On April 30, 2008, in Uncategorized, by Meghan
16

I feel like I’m about to die and stand before God for my judgment. I’ve talked with several friends recently about feeling like I have lived for years in a long, dark, graduate school tunnel with only a narrow pinprick of bright, white light ahead of me. Now that light is so-danged bright, blinding, and wide, and the end of the tunnel is just.right.there. I’m full-speed-freight-train headed for the light now, hoping that it’s not the bright white light of death and judgment, merely just the fluorescent lights of a university meeting room containing my advising committee. Am I all dramatic and angst-y about finishing graduate school, or what?

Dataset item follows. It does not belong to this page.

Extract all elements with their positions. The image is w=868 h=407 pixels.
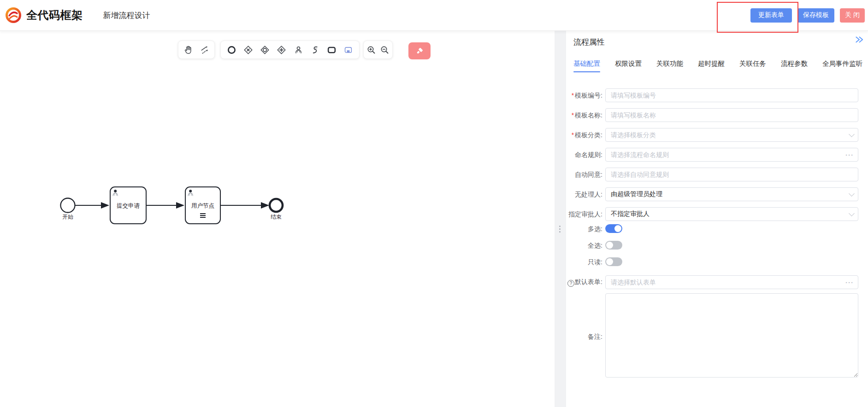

Touching back down into the world of reality, this really is a big deal for me. 3 1/2 years ago I started attending graduate school full time, while also continuing to work full time, with the grand idea of being able to do both well and finish a Master’s degree in two years. About a year into the whole thing, I came to my senses and stepped down to part time graduate school and full time work, a doable medium. Looking back, I would be hard-pressed to recommend myself doing it this way again. While I was dead-set on continuing to work so that I could simultaneously further my career and pay my way through graduate school, it has not necessarily been enjoyable/productive/happiness-inducing/stress-reducing to try and “do it all.” I seriously have no idea what I’m going to do with myself and all my free time starting next week, but I’m elated to find out.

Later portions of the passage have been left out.